To compare the advantages to patients and to programmes between fixed-dose combination (FDC) antiretroviral therapy and separate tablet regimens.Methods
Three electronic databases and two conference abstract sites were searched from inception to 01 March 2013 without geographical, language or date limits. Studies were included if they reported data on clinical outcomes, patient-reported outcomes and programme-related outcomes that could be related to pill burden for adult and adolescent patients on ART. For the primary outcomes of adherence and virological suppression, relative risks and 95% confidence intervals were calculated, and these were pooled using random effects meta-analysis.Results
Twenty-one studies including information on 27 230 subjects were reviewed.
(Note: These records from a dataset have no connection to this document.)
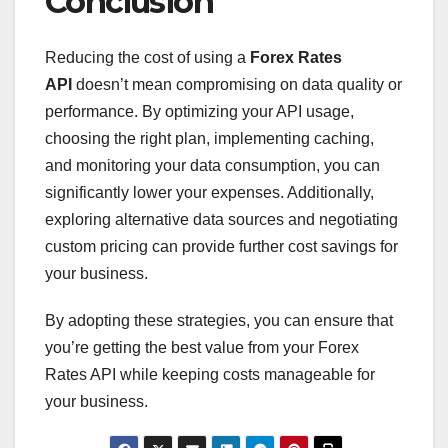
Conclusion
Reducing the cost of using a
Forex Rates
API
doesn’t mean compromising on data quality or
performance. By optimizing your API usage,
choosing the right plan, implementing caching,
and monitoring your data consumption, you can
significantly lower your expenses. Additionally,
exploring alternative data sources and negotiating
custom pricing can provide further cost savings for
your business.
By adopting these strategies, you can ensure that
you’re getting the best value from your Forex
Rates API while keeping costs manageable for
your business.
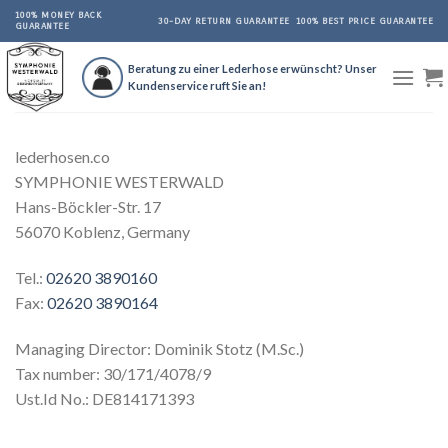
Skip
100% MONEY BACK
30-DAY RETURN GUARANTEE
100% BEST PRICE GUARANTEE
GUARANTEE
to
content
Beratung zu einer Lederhose erwünscht? Unser
Kundenservice ruft Sie an!
lederhosen.co
SYMPHONIE WESTERWALD
Hans-Böckler-Str. 17
56070 Koblenz, Germany
Tel.:
02620 3890160
Fax:
02620 3890164
Managing Director: Dominik Stotz (M.Sc.)
Tax number: 30/171/4078/9
Ust.Id No.: DE814171393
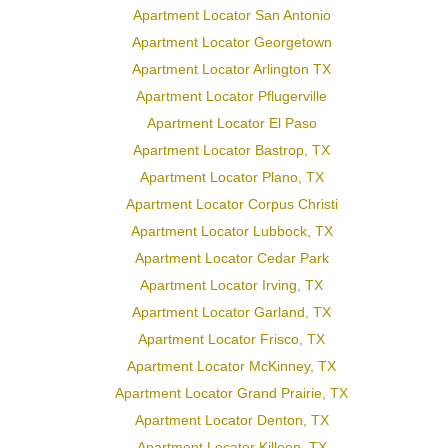
Apartment Locator San Antonio
Apartment Locator Georgetown
Apartment Locator Arlington TX
Apartment Locator Pflugerville
Apartment Locator El Paso
Apartment Locator Bastrop, TX
Apartment Locator Plano, TX
Apartment Locator Corpus Christi
Apartment Locator Lubbock, TX
Apartment Locator Cedar Park
Apartment Locator Irving, TX
Apartment Locator Garland, TX
Apartment Locator Frisco, TX
Apartment Locator McKinney, TX
Apartment Locator Grand Prairie, TX
Apartment Locator Denton, TX
Apartment Locator Killeen, TX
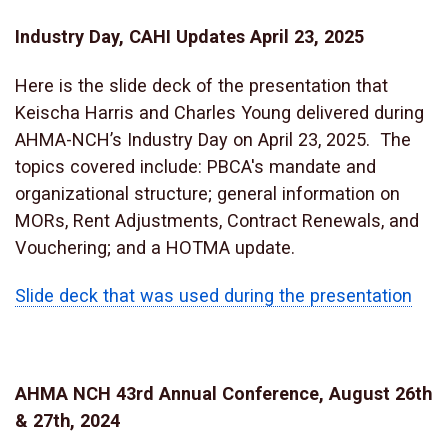
Industry Day, CAHI Updates April 23, 2025
Here is the slide deck of the presentation that
Keischa Harris and Charles Young delivered during
AHMA-NCH’s Industry Day on April 23, 2025. The
topics covered include: PBCA's mandate and
organizational structure; general information on
MORs, Rent Adjustments, Contract Renewals, and
Vouchering; and a HOTMA update.
Slide deck that was used during the presentation
AHMA NCH 43rd Annual Conference, August 26th
& 27th, 2024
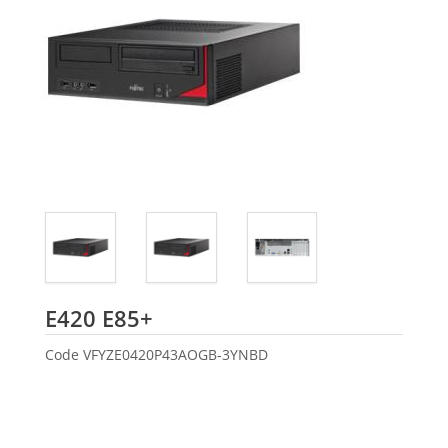
Fujitsu
E420 E85+
Code
VFYZE0420P43AOGB-3YNBD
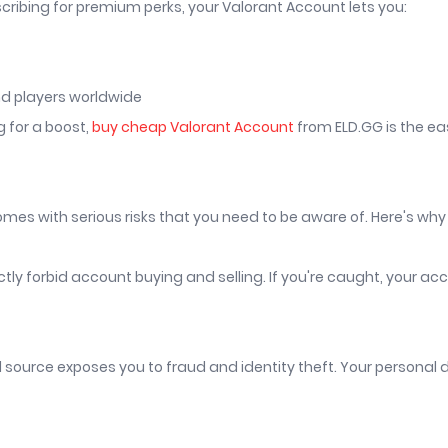
cribing for premium perks, your Valorant Account lets you:
and players worldwide
g for a boost,
buy cheap Valorant Account
from ELD.GG is the e
es with serious risks that you need to be aware of. Here's why
ly forbid account buying and selling. If you're caught, your ac
source exposes you to fraud and identity theft. Your personal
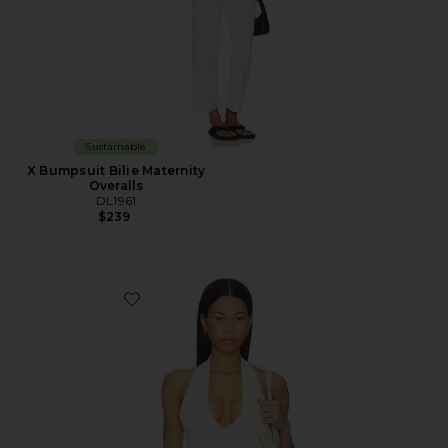
Sustainable
X Bumpsuit Bilie Maternity
Overalls
DL1961
$239
Favorite Halter Top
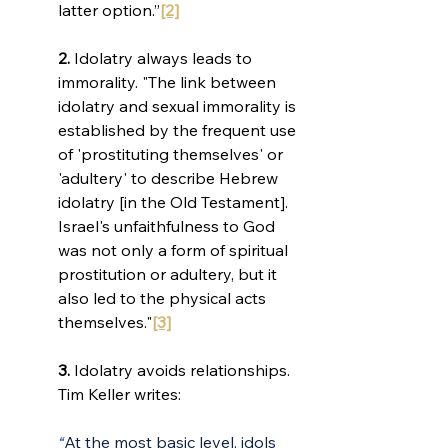
latter option.”
[2]
2.
 Idolatry always leads to 
immorality. 
"The link between 
idolatry and sexual immorality is 
established by the frequent use 
of 'prostituting themselves' or 
'adultery' to describe Hebrew 
idolatry [in the Old Testament]. 
Israel's unfaithfulness to God 
was not only a form of spiritual 
prostitution or adultery, but it 
also led to the physical acts 
themselves."
[3]
3.
 Idolatry avoids relationships. 
Tim Keller writes:
“
At the most basic level, idols 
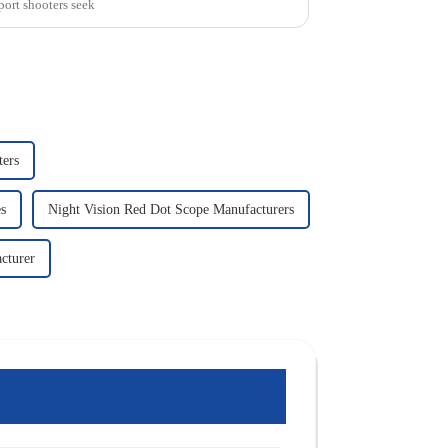
port shooters seek
ters
s
Night Vision Red Dot Scope Manufacturers
cturer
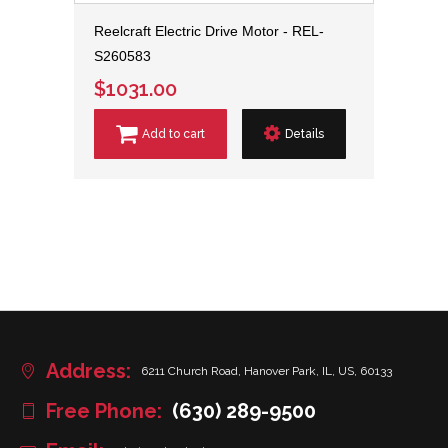
Reelcraft Electric Drive Motor - REL-
S260583
$1031.00
Add to cart
Details
Address:
6211 Church Road, Hanover Park, IL, US, 60133
Free Phone:
(630) 289-9500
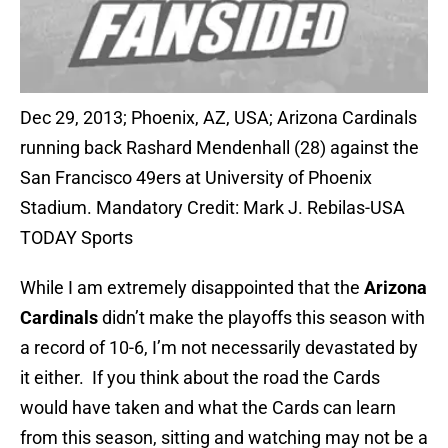
Dec 29, 2013; Phoenix, AZ, USA; Arizona Cardinals
running back Rashard Mendenhall (28) against the
San Francisco 49ers at University of Phoenix
Stadium. Mandatory Credit: Mark J. Rebilas-USA
TODAY Sports
While I am extremely disappointed that the
Arizona
Cardinals
didn’t make the playoffs this season with
a record of 10-6, I’m not necessarily devastated by
it either. If you think about the road the Cards
would have taken and what the Cards can learn
from this season, sitting and watching may not be a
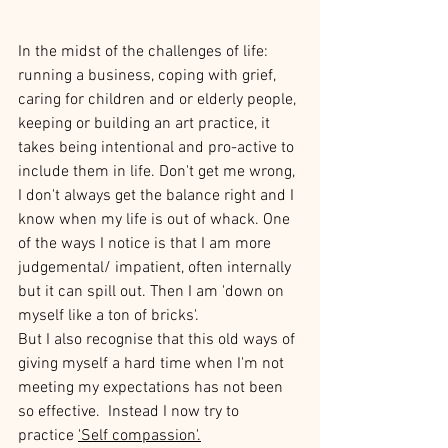
In the midst of the challenges of life: 
running a business, coping with grief, 
caring for children and or elderly people, 
keeping or building an art practice, it 
takes being intentional and pro-active to 
include them in life. Don't get me wrong, 
I don't always get the balance right and I 
know when my life is out of whack. One 
of the ways I notice is that I am more 
judgemental/ impatient, often internally 
but it can spill out. Then I am 'down on 
myself like a ton of bricks'.
But I also recognise that this old ways of 
giving myself a hard time when I'm not 
meeting my expectations has not been 
so effective.  Instead I now try to 
practice 
'Self compassion'
.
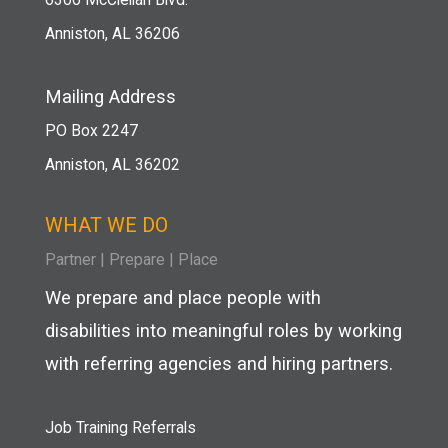
Anniston, AL 36206
Mailing Address
PO Box 2247
Anniston, AL 36202
WHAT WE DO
Partner
|
Prepare
|
Place
We prepare and place people with
disabilities into meaningful roles by working
with referring agencies and hiring partners.
Job Training Referrals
Data from randomised trials showed better adherence among patients receiving FDCs than among patients who did not (relative risk 1.10, 95%CI 0.98–1.22); these findings were consistent with data from observational cohorts (RR 1.17, 95% CI 1.07–1.28). There was also a tendency towards greater virological suppression among patients receiving FDCs in randomised trials (RR 1.04, 95%CI 0.99–1.10) and observational cohort studies (RR 1.07, 95% CI 0.97–1.18). In all studies reporting patient preference, FDCs were preferred. The overall quality of the evidence was rated as low.Conclusions
Fixed-dose combinations appear to offer multiple advantages for programmes and patients, particularly with respect to treatment adherence.